Hello, I am running QIIME2-2021.4 and it was installed via conda. Here are the exact commands I am running:
qiime tools import
--type EMPSingleEndSequences
--input-path (folder name)
--output-path multiplexed.qza
Here is the error I am receiving: Plugin error from demux: Golay decoding requires 12nt barcodes. The barcode attempting to be decoded (CCTGTTTGCTC) is of length 11nt.
I tried looking through other threads on the forum but couldn't figure out the fix. This is the exact code I've been running for dozens of other 16S runs with no issue, and I'm not sure why it's starting now. The only thing that has changed between this and other runs is that I downloaded the Undetermined_R1 and Undetermined_R2 files from Illumina's Basespace rather than from the MiSeq it was run on (which I don't have access to)
Hi @ThatGuySam, As @jwdebelius noted in reply to your post on Twitter, that barcode that's showing up in the error message is 11 bases long. If those are your actual barcodes, you can suppress error correction by passing the --p-no-golay-error-correction parameter to qiime demux emp-single. If you had a copy/paste error with one or more of your barcodes, such that you pasted in only 11 bases, you should be able to correct that and move on.
I actually have no idea where it is getting the barcode (CCTGTTTGCTC) from. I threw in a dummy metadata sheet with only one of the samples from this run as a test and ensured the barcode length was 12nt and it gave me the same error. I also went to the sample sheet and ensured the barcodes there were all 12nt in length as well.
First, can you run the command that's giving you the error, providing the --verbose option, and post the command and the full error message that you're receiving.
Next, on the barcodes file that you imported into QIIME 2, can you run the following command (here I'm assuming that it's called barcodes.fastq.gz. (Note this is the file that you're importing - not a .qza that you imported.)
@ThatGuySam, yes, it looks like that's where the error is coming from. So the barcode reads that you have in the fastq.gz file are 11 bases long, while the barcodes in your sample metadata are 12 bases long. I've seen this happen when the sequencing center only ran 11 cycles for the barcode reads. You'll have to check with them - if it was an error on their part, they may re-do the run for you.
Alternatively, you can check to see if your barcodes are all unique in the first 11 bases. If they are, you can adapt your sample metadata file to include the first 11 bases of each barcode, and re-run qiime demux emp-single with the --p-no-golay-error-correction.
Having just re-run it with our samples, I am now receiving this error: Plugin error from demux:
No sequences were mapped to samples. Check that your barcodes are in the correct orientation (see the rev_comp_barcodes and/or rev_comp_mapping_barcodes options). If barcodes are NOT Golay format set golay_error_correction to False.

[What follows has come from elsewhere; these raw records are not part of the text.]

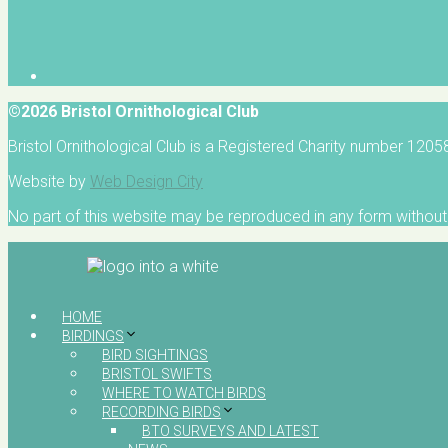
©2026 Bristol Ornithological Club
Bristol Ornithological Club is a Registered Charity number 120
Website by
Web Design City
No part of this website may be reproduced in any form without 
HOME
BIRDINGS
BIRD SIGHTINGS
BRISTOL SWIFTS
WHERE TO WATCH BIRDS
RECORDING BIRDS
BTO SURVEYS AND LATEST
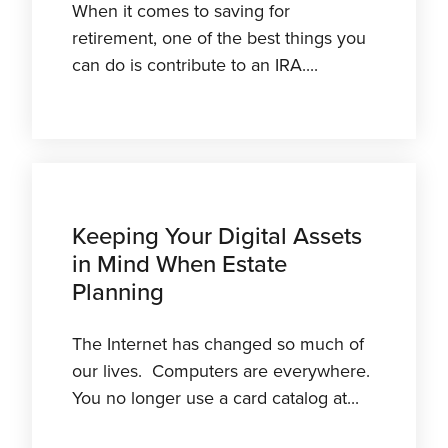
When it comes to saving for
retirement, one of the best things you
can do is contribute to an IRA....
Keeping Your Digital Assets
in Mind When Estate
Planning
The Internet has changed so much of
our lives. Computers are everywhere.
You no longer use a card catalog at...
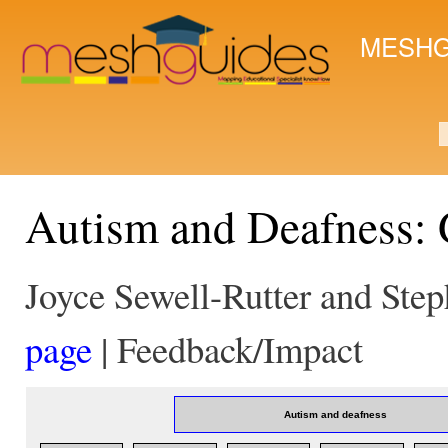
Ski
mai
MESHG
con
S
Autism and Deafness:
Joyce Sewell-Rutter and Ste
page
| Feedback/Impact
Autism and deafness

I will say, the output from Illumina this time was an Undetermined_R1 and Undetermined_R2 file. It is possible that this is causing our errors, as we normally work with an Undetermined_R1 and Undetermined_I1 file. Our I1 file normally contains our barcodes. I figured that the I1 and R2 would accomplish the same thing because I saw tutorials with the input being the Undetermined_R1 and Undetermined_R2, but this must not be the case.
It sounds like you don't have an index / barcode read file this time. Try running that same gzip -cd command on the R1, R2, and I1 (if you have it) fastq.gz files to review the data and figure out where your barcodes are. If it looks like you do have barcodes in one of those files, experiment with the parameters that are suggested in that most recent error message to get your barcode reads and sample metadata barcodes in a consistent orientation.